Firstly, holding your breath prevents CO2 from escaping your lungs. Our body is constantly consuming oxygen and producing CO2 as a waste product. The CO2 builds up much faster than the oxygen is consumed, and needs to be released through the lungs. Holding your breathing causes the CO2 level to build up in your bloodstream. So these sets should really be called “Hypercarbic” sets. “Hyper-” meaning elevated and “-carbic” relating to the carbon dioxide level.
The build-up of Co2 in the lungs while holding your breath stimulates the brainstem and diaphragm to breath. This is the sensation you feel when you hold your breath without exhaling. The lungs start to burn and the urge to breath is irresistible. Breathing is usually involuntary, meaning we don’t think about it and when not thinking about it, don’t have control over it. Our brainstem, spinal cord, and diaphragm will keep the bellows moving no matter what.
But when we voluntarily decide to hold our breath, we are overriding the built-in mechanisms. We can continue to override those mechanisms even when the urge to breath crops up. When trying to stay under the water for a long time, some swimmers and divers will hyperventilate first, in order to lower the CO2 level and delay the urge to breathe. This means that the oxygen in your bloodstream drops lower and lower while the CO2 level takes longer to build up.
However, people have died doing these drills. There is no physiologic benefit from doing them. The name is a misnomer. If you want to swim uninterrupted without worrying about breathing, use a snorkel. The benefit of using a snorkel is that you don’t have to break form when breathing, and can focus on other parts of your swim stroke comes from not having your form break down when you roll (or don’t roll, or lift your head, or claw your way to the surface) to take a breath.
A far, far better solution is to have someone work with you to learn how to breathe properly. The number of strokes you take per breath is irrelevant. There is no right number. You need what you need. The body’s need for oxygen consumption and getting rid of carbon dioxide is dependent upon how much energy you are using and in what form you are using it (aerobic/anaerobic, etc). When I start my swim warmup, I will frequently swim 7 to 9 strokes without breathing only because I am swimming smoothly, I have not gotten my oxygen consumption up by working hard, I am not generating a lot of waste products due to the low effort. When I have the urge to breathe, I breathe. When I am doing long endurance sprints, I may breathe every 2 strokes. When I am rested and doing a single 25-yard sprint, yes, I can do it with no breaths. But not because I am forcing myself to do it. It is because 15-20 seconds of maximum effort requires little oxygen.

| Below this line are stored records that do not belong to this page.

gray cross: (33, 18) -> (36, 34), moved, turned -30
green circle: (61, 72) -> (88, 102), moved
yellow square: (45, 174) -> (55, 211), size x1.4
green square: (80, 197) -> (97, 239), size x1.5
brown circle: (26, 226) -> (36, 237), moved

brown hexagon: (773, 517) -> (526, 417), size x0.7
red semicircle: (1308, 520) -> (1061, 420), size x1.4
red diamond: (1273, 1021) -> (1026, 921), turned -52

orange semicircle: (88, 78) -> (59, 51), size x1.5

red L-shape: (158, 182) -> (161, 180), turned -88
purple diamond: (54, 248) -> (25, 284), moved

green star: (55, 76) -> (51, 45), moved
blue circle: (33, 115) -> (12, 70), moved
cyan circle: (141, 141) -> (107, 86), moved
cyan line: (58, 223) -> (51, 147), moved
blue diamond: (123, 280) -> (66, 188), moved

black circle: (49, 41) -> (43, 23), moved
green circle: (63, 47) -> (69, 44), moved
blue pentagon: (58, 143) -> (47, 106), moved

A novice swimmer who uses all the energy they have just to stay on the surface of the water will need to breathe every stroke because of the amount of energy they are using.
Do not play with the basic needs of your body.
There is a mantra in Emergency Medical Services:
Air goes in and out,
Blood goes round and round
Pink is good and blue is bad.
That’s all an EMT, Paramedic or Emergency Medicine nurse or physician needs to know in order to resuscitate a patient. If it’s good enough for these professionals, it’s good enough for the recreational swimmer.
Air goes in and out.
Don’t forget it.
Practice it daily. Frequently. You’ll get really good at it.